Técnico: Claudinei Oliveira

CORINTHIANS
Walter; Edenílson, Gil, Paulo André e Alessandro; Ralf, Guilherme (Rodriguinho), Diego Macedo (Alexandre Pato), Renato Augusto (Danilo) e Douglas; Emerson Sheik.
Técnico: Tite



Walter e a trave garantem empate nos 100 anos de Corinthians x Santos

No fim, Everton Costa chuta em cima do goleiro e Douglas carimba o poste. Em resultado ruim para ambos, Peixe ainda sonha com a Libertadores

De um lado, Walter. Do outro, a trave. Não se pode acusar Corinthians e Santos de não terem tentado a vitória no clássico em Araraquara. O goleiro do Timão evitou gol de Everton Costa, sozinho na área. Já Douglas, que já havia marcado um, carimbou o poste a minutos do fim. Esforço, brios… Mas nada que tenha evitado um desanimador 1 a 1. Ruim para ambos, que comemoram em 2013 os cem anos de um clássico que até valeu uma taça simbólica, conquistada pelo Timão nos critérios de desempate (cartões recebidos), mas representou pouco em termos de classificação no Brasileiro.

O placar foi ruim, mas perfeito para refletir as temporadas de um Timão, apesar dos títulos paulista e da Recopa, muito aquém do que se imaginava, e um Peixe que tenta se redescobrir após a saída de Neymar. No time alvinegro da capital, é tão difícil, mas tão sofrido fazer um gol, que Douglas comemorou o seu na maca, já que se chocou com Arouca ao cabecear. No praiano, ao menos ainda segue viva a chama da Libertadores. Se Grêmio ou Atlético-PR vencerem a Copa do Brasil, o G-4 vira G-5. Neste momento, cinco pontos separam o Santos do Goiás, quinto colocado.

Vaias antes e depois do clássico. Antes, só para Alexandre Pato, ainda resultado da cobrança de pênalti que dormiu nas mãos de Dida. Depois, para todos. O pacto que os corintianos haviam anunciado para vencerem todos os jogos até o fim de 2013 já cai por terra na primeira oportunidade. O time não vence duas seguidas no Brasileiro desde o início de agosto, quando bateu Grêmio e Criciúma.
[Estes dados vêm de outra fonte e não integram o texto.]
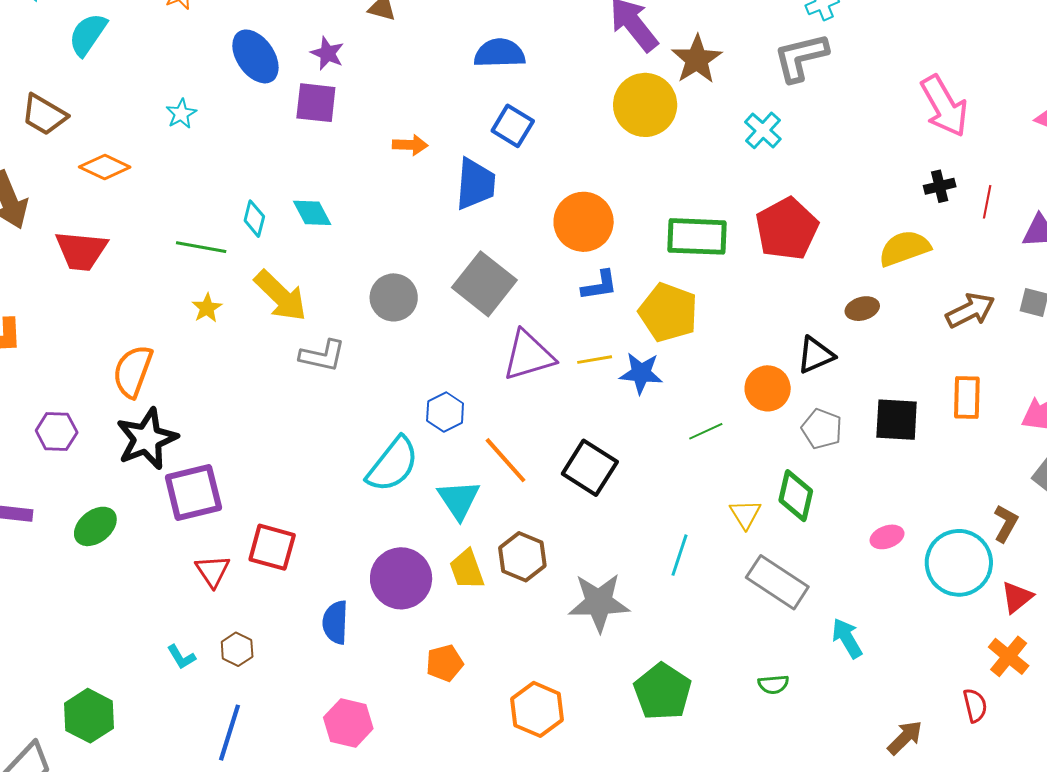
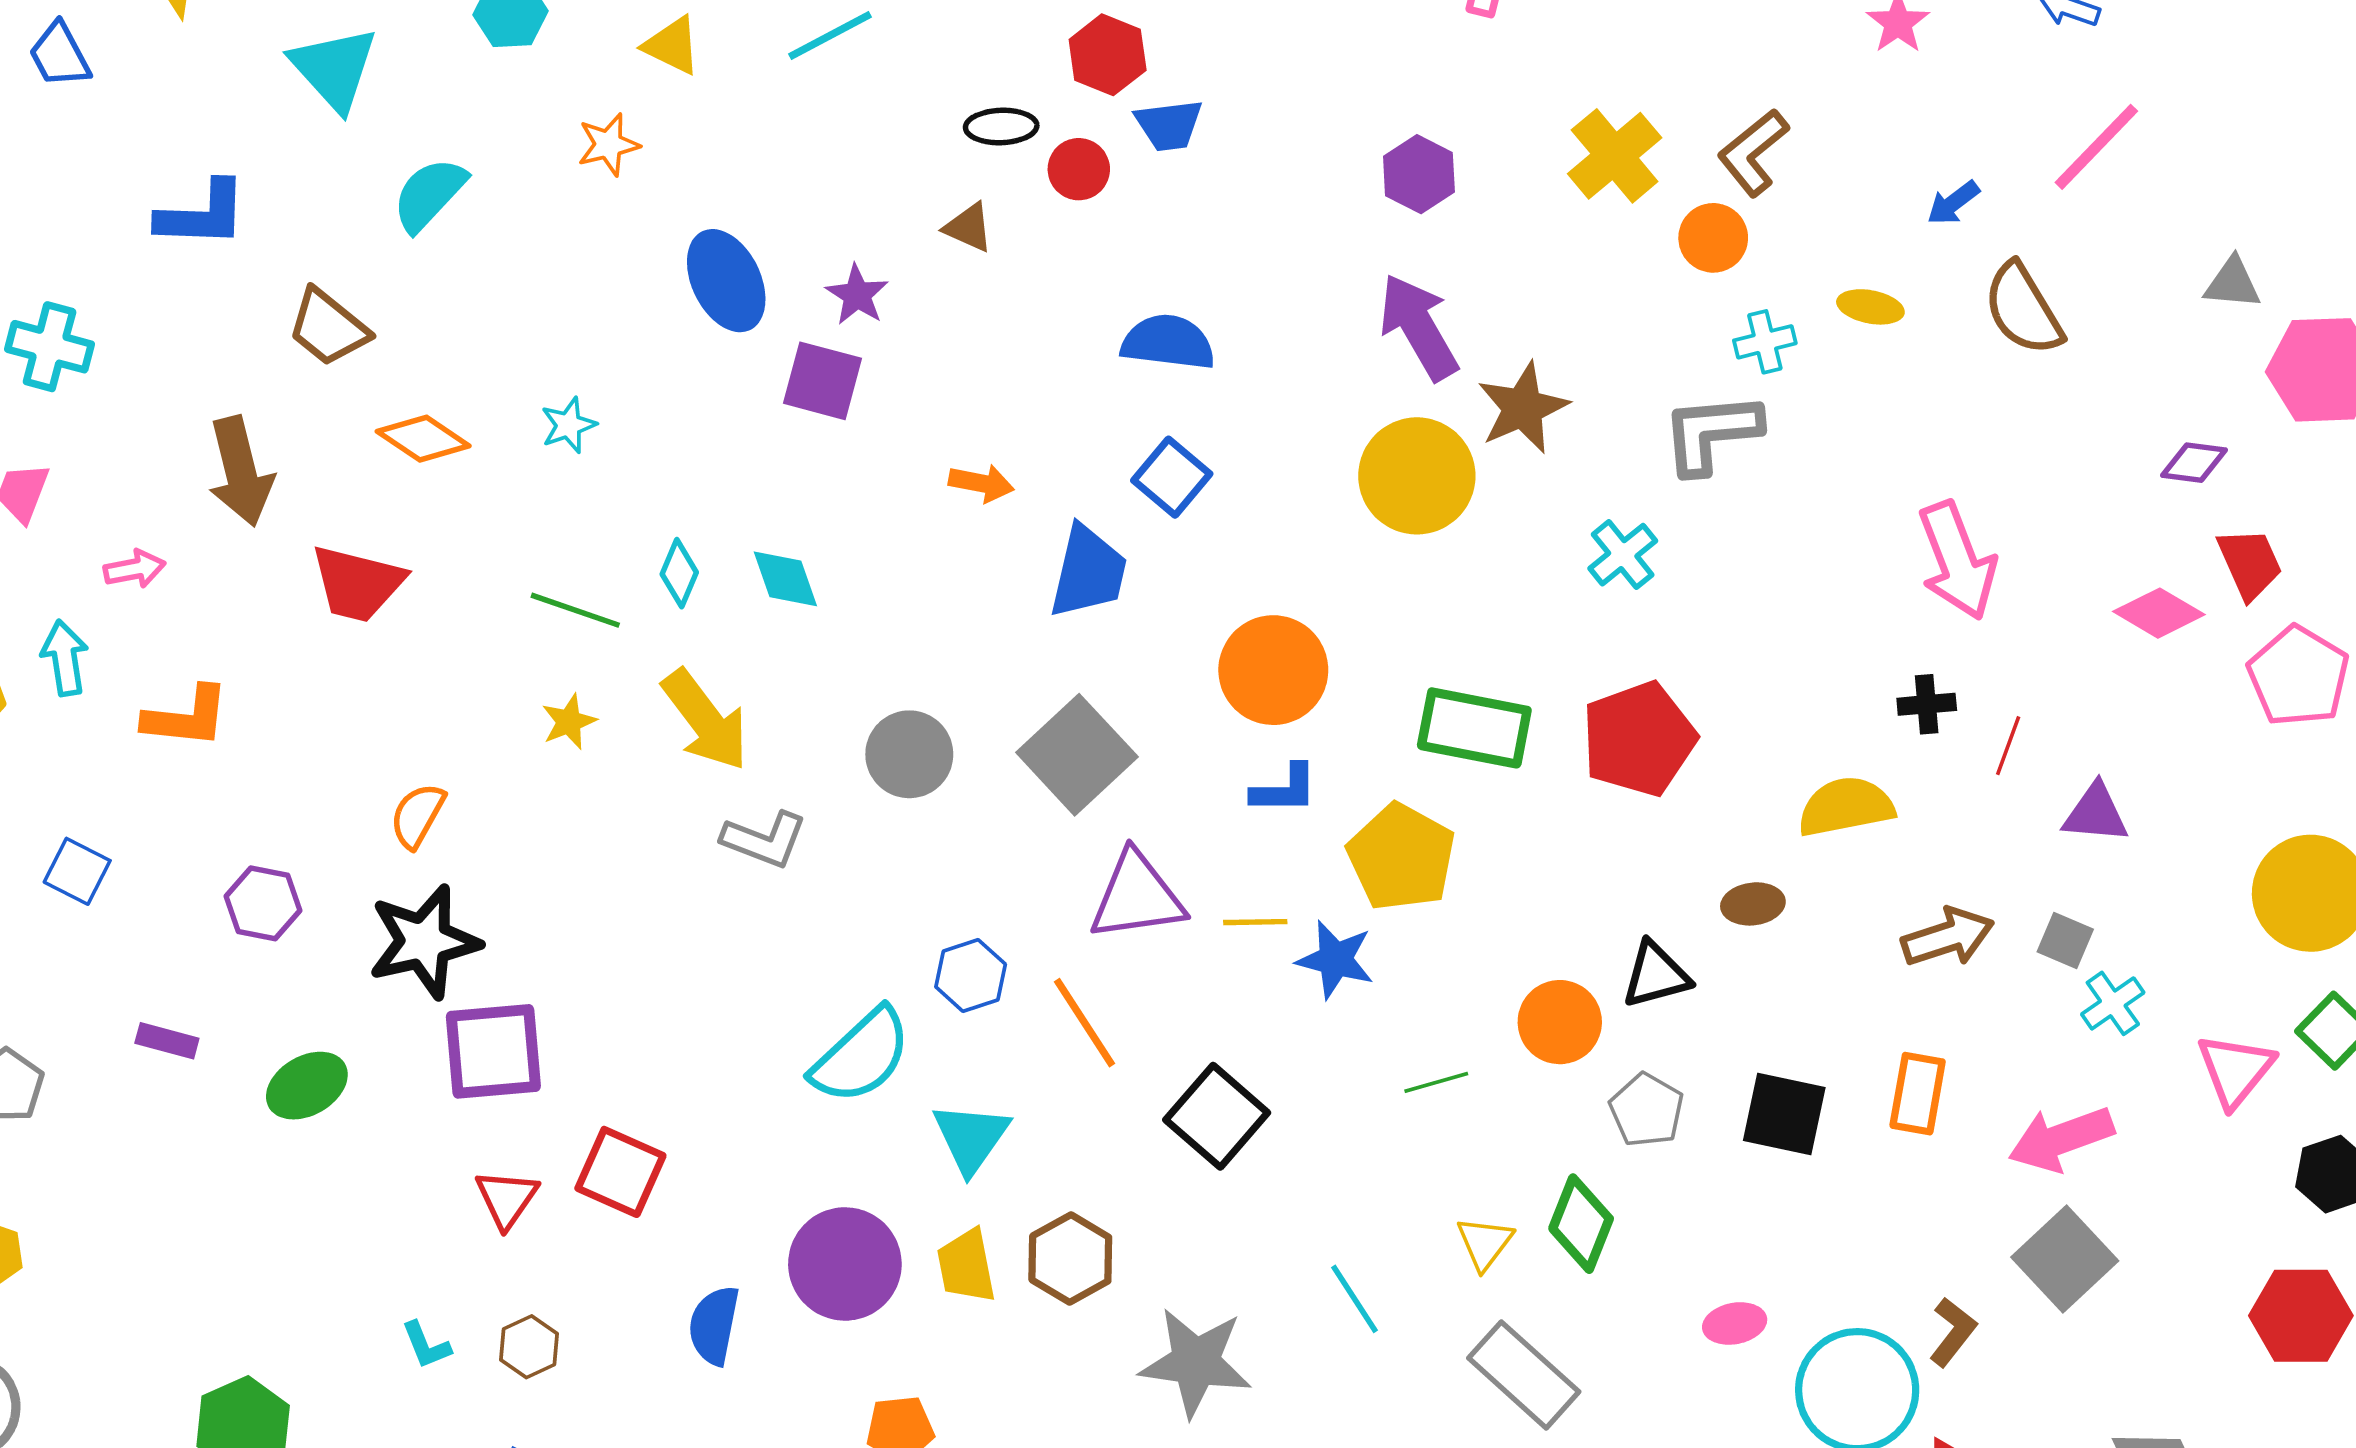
cyan star: (181, 114) -> (568, 425), moved
orange semicircle: (133, 371) -> (417, 815), size x0.7
orange line: (506, 460) -> (1085, 1023), moved
cyan line: (679, 555) -> (1354, 1299), turned -60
Já eliminados da Copa do Brasil, os alvinegros paulistas vão descansar e treinar durante essa semana, e voltarão a campo somente no próximo domingo. O Timão vai a Salvador, onde enfrentará o Vitória, que também faz parte da briga por uma vaga na Libertadores. Já o Peixe terá um difícil compromisso contra o líder e quase campeão Cruzeiro, na Vila Belmiro. Ambas as partidas serão realizadas às 17h.

O jogo

Os corintianos revelaram um pacto para vencerem todos os jogos até o fim do ano após a eliminação na Copa do Brasil, nos pênaltis, na cavadinha de Pato, contra o Grêmio. Deviam ter feito pacto antes, pensaram os torcedores no primeiro tempo em Araraquara. Não que tenha sido uma maravilha, mas a disposição, a pegada, o ritmo da equipe ao menos lembrou, de longe, no fundo da memória, seus melhores momentos.
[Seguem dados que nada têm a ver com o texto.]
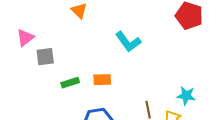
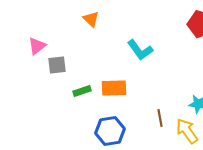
orange rectangle: (102, 80) -> (114, 88), size x1.4

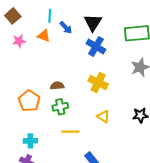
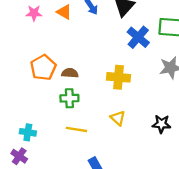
blue cross: (96, 46) -> (138, 37), moved
yellow cross: (98, 82) -> (119, 77), turned -30
orange pentagon: (29, 101) -> (43, 68), moved

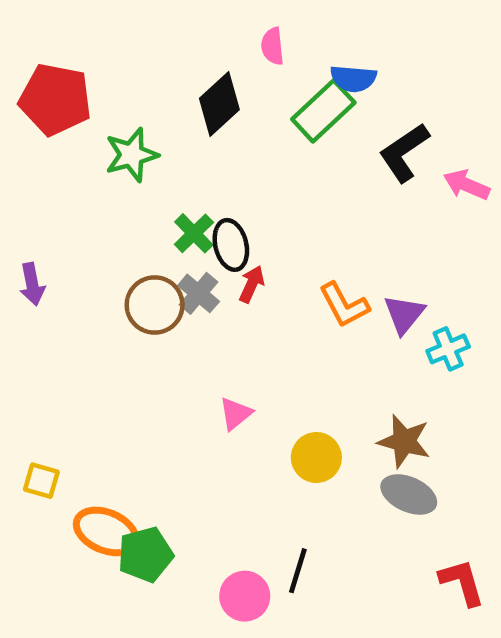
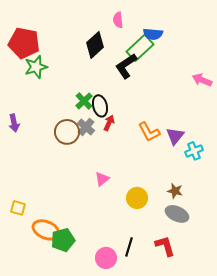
black L-shape: (404, 152) -> (126, 66), moved
green star: (132, 155) -> (36, 67), moved
brown star: (404, 441) -> (175, 191), size x0.7
red L-shape: (462, 582) -> (165, 246), moved

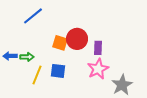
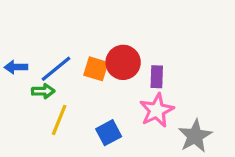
blue line: (33, 16) -> (56, 69), moved
blue arrow: (10, 56) -> (16, 67), moved
blue square: (58, 71) -> (109, 133), moved, turned -35

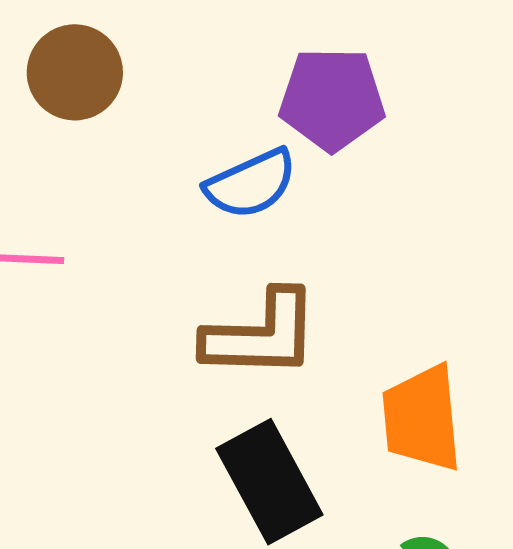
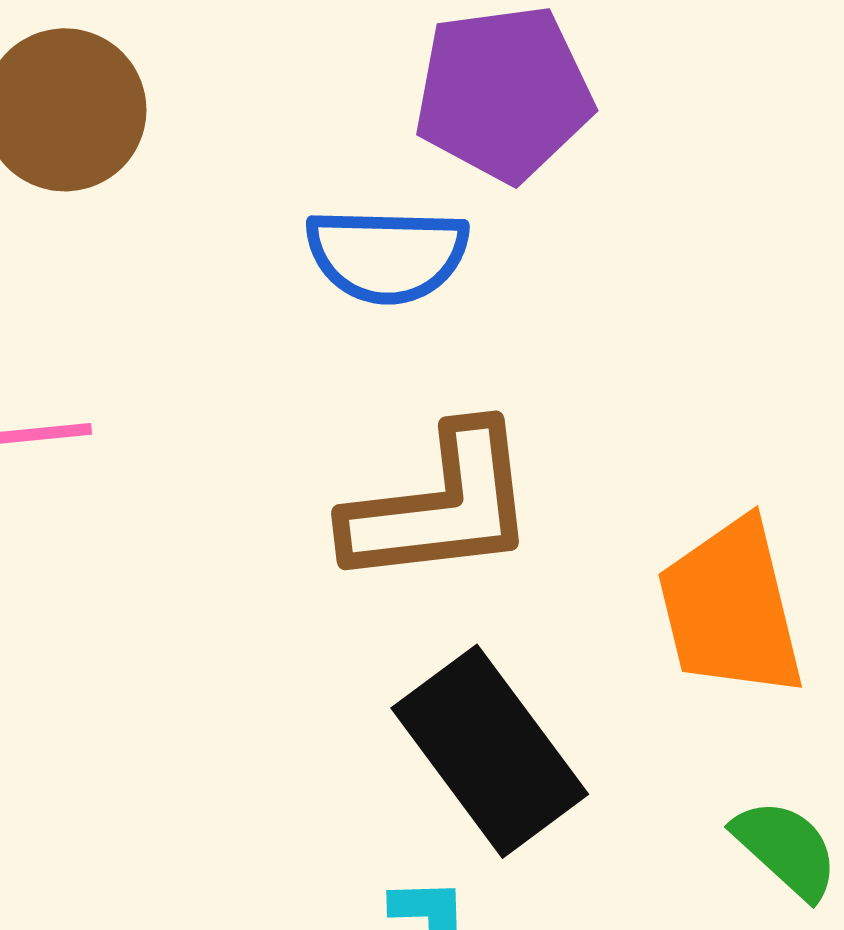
blue semicircle: (251, 184) -> (387, 255), turned 34

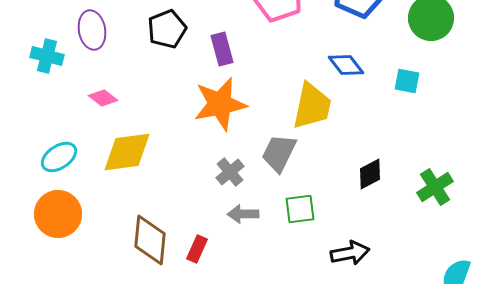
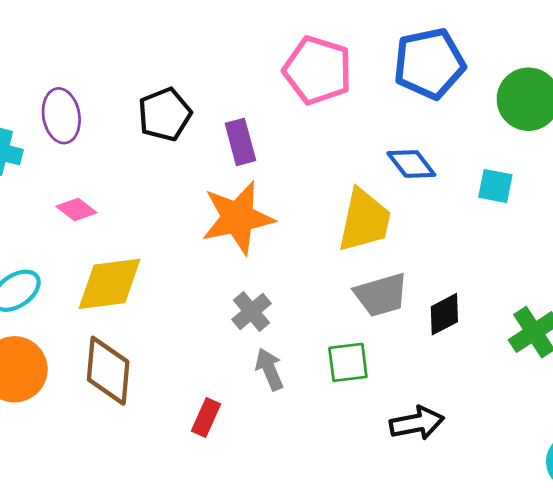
gray trapezoid: (279, 153) -> (381, 295), moved, turned -132
gray arrow: (243, 214) -> (269, 369), turned 68
brown diamond: (150, 240) -> (108, 371), moved

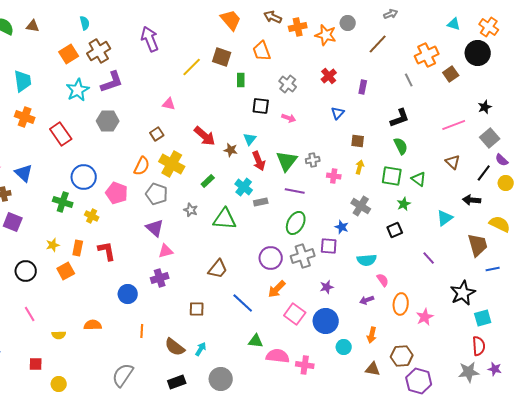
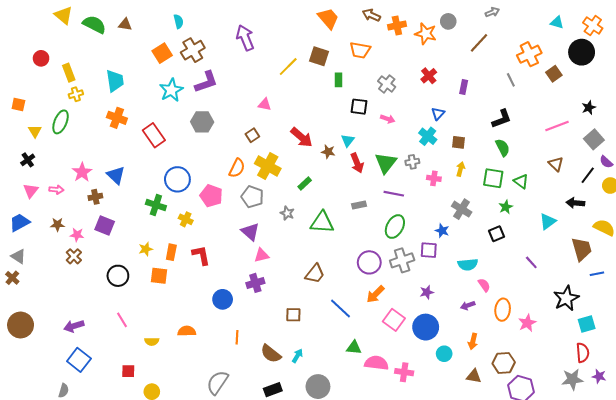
orange trapezoid: (262, 51) -> (360, 50), turned -60
cyan cross: (244, 187) -> (428, 136), moved
orange square: (66, 271) -> (159, 276), turned 36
É verdade também que Paulo André teve atuação segura na defesa, e Renato Augusto deu toque de qualidade ao setor ofensivo. Talvez tenham sido os melhores. Mas o símbolo da mudança de atitude foi Emerson. Em temporada apagada, um dos heróis do inesquecível ano de 2012 correu demais. Começou o jogo pela esquerda, onde chutou com perigo para defesa de Aranha. Foi para a direita, e lá cruzou para Douglas marcar. E terminou como centroavante, perdendo chance incrível após ganhar de Cicinho.

O Santos se assustou com o ímpeto do rival. Talvez estivesse acostumado ao marasmo habitual. Encolhido, o Peixe deixou Willian José isolado à frente, e o resto do time foi sendo sufocado pela pressão do Corinthians, que sofreu no início pela ausência de um atacante com características para atuar dentro da área: Guerrero está machucado, e Pato machucou tanto a torcida com seu pênalti displicente que ficou no banco – e foi muito hostilizado.

Quando Cícero participou mais da partida, o Peixe cresceu. Ele apareceu na área para concluir de cabeça, sua especialidade, bom cruzamento de Mena. Walter espalmou. Aranha não teve a mesma sorte. Douglas cabeceou para o fundo do gol após passe de Sheik, e comemorou na maca, já que Arouca acertou, sem querer, seu nariz.

Edu Dracena, Gil, Everton Costa… Tantos poderiam ter decidido o clássico. Mas só Gustavo Henrique, zagueiro de 18 anos que talvez nem devesse estar na área do rival, conseguiu. Aproveitou o domínio errado de Everton Costa para ganhar de Walter e garantir o ponto do Peixe.

O Santos tinha de se soltar. Precisava avançar. Não havia o que fazer após 45 minutos de apenas uma chance. Os laterais passaram a atacar mais, com as coberturas de Arouca e Alison. Ao menos virou um clássico de verdade, equilibrado. Cícero continuou sendo o mais perigoso. Ele bateu falta com força, da entrada da área, e novamente parou em Walter.

Tite já havia avisado que Renato Augusto não aguentaria os 90 minutos, resultado de uma artroscopia no joelho direito. Mas os torcedores que não receberam o aviso reclamaram quando ele foi substituído por Danilo. Compreensível. O camisa 8 dá um toque diferente ao time. Fez muita falta na temporada ao se lesionar demais.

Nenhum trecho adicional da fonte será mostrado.